On March 10, 2006, Thompson underwent microfracture surgery on his right knee, causing him to sit out the rest of the season. By June 23, it was announced that the Suns were not picking up Thompson's player-option for his second season making him a free-agent.

On October 2, 2006, the Golden State Warriors invited Thompson to their training camp, however, he was cut by the team just a week later on October 11.

On November 27, 2006, Thompson was reacquired by the Albuquerque Thunderbirds and made an immediate impact by averaging 20.8 points and 9.8 rebounds during his first five games. On December 11, Thompson was named the D-League Performer of the Week.

On January 6, 2007, Thompson was signed to a 10-day contract by the Atlanta Hawks while forward Josh Smith recovered from a hernia operation. The Hawks renewed for a second 10-day contract, on January 16, with Thompson averaging 2.8 points, 1.3 rebounds, and 8.3 minutes in six games. Upon his return to the D-League, Thompson scored 14 points in the 2007 NBA D-League All-Star Game in Las Vegas, Nevada on February 19, 2007. He finished the year leading the Thunderbirds franchise to a playoff berth, though, they lost in the first round.

Thompson was named All-NBA Development League Honorable Mention Team for the 2006–07 season.

===Europe===
On July 27, 2007, Thompson signed a one-year contract with Alba Berlin. ALBA and Thompson agreed to part ways in May 2008.

On June 10, 2008, Thompson signed a contract with Azovmash Mariupol.

On September 4, 2009, Thompson signed a 2-year contract with Hapoel Jerusalem.

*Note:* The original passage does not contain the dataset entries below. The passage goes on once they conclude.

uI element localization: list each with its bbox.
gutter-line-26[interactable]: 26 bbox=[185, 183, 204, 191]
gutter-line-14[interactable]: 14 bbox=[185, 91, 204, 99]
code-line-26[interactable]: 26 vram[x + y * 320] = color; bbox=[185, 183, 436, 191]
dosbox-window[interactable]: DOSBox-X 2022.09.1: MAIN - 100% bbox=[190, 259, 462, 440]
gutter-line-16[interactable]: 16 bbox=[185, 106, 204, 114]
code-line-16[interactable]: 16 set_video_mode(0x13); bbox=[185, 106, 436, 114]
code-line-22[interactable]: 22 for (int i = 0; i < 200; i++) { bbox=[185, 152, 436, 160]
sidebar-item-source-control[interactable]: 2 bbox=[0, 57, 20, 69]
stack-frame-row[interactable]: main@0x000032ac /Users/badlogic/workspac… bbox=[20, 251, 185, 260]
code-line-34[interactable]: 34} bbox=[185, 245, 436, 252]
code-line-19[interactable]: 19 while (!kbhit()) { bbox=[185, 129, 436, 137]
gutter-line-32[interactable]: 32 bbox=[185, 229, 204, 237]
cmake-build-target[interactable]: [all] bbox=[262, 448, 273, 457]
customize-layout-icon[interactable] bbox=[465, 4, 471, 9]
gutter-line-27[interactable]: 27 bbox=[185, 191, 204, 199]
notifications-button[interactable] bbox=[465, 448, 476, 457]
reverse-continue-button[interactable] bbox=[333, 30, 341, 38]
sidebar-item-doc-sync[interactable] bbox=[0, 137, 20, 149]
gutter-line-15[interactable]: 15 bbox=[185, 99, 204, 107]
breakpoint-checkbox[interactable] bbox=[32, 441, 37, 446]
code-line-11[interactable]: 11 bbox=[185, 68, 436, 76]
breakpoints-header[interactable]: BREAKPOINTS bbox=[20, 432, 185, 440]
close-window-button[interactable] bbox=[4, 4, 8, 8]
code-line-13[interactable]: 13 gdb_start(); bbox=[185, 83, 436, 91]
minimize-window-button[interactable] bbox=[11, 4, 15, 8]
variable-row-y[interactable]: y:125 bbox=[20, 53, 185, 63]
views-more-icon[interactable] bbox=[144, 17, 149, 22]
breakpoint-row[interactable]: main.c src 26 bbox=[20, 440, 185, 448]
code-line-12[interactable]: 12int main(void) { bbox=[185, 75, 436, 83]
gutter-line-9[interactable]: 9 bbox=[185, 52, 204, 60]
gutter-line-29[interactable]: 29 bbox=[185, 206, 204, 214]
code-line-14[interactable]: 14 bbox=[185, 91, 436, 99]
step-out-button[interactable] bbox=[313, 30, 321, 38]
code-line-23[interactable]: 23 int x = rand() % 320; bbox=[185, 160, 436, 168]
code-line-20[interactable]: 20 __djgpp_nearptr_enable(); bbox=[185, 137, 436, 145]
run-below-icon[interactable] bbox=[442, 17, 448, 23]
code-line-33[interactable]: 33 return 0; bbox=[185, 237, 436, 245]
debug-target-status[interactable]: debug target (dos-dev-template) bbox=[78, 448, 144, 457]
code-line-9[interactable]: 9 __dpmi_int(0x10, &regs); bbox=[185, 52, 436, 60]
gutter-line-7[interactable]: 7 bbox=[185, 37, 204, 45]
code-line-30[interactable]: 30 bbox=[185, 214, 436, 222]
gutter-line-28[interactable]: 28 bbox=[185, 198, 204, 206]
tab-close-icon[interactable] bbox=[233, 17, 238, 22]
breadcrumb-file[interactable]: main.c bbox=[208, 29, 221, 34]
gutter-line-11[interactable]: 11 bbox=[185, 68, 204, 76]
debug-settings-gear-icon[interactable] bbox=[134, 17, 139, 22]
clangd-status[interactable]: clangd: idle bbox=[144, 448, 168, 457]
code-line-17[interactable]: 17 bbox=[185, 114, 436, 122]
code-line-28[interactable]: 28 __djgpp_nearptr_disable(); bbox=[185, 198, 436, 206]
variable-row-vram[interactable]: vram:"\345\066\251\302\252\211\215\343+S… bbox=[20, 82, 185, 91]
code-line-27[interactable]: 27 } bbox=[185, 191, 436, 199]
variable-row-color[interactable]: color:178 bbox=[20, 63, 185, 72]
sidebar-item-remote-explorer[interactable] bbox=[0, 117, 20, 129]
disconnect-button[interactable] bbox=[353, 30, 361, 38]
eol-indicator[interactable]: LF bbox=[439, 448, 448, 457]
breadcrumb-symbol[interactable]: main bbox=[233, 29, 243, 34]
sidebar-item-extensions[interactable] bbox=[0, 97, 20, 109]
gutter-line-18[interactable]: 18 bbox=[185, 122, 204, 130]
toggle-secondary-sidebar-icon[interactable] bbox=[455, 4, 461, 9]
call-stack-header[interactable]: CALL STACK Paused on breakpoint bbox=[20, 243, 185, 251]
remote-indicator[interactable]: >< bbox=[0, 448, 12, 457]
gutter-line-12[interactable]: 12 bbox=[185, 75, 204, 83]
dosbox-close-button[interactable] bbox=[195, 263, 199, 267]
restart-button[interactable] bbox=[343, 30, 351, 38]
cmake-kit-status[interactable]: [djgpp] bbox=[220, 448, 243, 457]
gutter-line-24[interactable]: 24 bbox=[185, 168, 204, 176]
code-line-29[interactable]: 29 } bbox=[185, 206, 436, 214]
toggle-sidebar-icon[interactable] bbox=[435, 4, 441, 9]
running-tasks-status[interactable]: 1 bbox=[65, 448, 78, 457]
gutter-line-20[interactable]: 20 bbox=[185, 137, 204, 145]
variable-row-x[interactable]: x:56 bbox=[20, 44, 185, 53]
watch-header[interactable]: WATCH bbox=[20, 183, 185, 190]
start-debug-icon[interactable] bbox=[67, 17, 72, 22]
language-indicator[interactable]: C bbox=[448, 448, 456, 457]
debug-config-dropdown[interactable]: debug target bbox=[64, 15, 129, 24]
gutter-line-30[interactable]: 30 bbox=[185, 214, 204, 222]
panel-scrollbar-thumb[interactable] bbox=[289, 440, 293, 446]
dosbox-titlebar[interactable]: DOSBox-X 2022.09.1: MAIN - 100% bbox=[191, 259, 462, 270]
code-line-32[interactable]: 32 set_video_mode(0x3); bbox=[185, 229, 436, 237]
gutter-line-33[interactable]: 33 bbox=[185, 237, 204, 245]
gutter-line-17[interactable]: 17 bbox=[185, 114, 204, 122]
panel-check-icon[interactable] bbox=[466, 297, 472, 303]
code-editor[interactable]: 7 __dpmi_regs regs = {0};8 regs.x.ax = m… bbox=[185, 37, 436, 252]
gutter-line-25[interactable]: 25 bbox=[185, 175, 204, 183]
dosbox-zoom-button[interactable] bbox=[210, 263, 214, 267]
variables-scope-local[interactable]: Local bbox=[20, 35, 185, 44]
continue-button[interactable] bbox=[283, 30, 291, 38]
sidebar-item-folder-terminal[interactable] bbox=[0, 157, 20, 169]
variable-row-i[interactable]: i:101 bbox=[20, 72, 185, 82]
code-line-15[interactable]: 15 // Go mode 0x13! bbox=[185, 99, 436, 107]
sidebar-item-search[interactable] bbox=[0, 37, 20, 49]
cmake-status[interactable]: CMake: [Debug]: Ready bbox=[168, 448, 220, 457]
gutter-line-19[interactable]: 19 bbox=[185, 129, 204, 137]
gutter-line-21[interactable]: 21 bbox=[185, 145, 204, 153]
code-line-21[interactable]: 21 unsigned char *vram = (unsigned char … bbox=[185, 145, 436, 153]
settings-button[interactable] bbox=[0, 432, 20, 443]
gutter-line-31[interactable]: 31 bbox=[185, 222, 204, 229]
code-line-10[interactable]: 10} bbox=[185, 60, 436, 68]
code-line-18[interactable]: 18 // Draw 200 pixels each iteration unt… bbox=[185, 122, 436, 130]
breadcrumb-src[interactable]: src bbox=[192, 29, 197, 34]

He played the 2010–11 season for Spartak Saint Petersburg in the Russian Professional Basketball League.

In July 2011 he signed a one-year contract with ASVEL Lyon-Villeurbanne in France.

In September 2012, he signed with Nizhny Novgorod of the Russian Professional Basketball League. He was named to the All-EuroCup First Team in 2014.

On February 17, 2015, Thompson signed a half-year contract with Hapoel Tel Aviv.

On June 22, 2016, Thompson signed a one-year contract with AEL Larnaca in Cyprus. Following the expiration of this contract, Thompson retired from professional sports.

===Post-professional career===
After retiring, Thompson began a new role as the head basketball coach at Valley Christian Schools.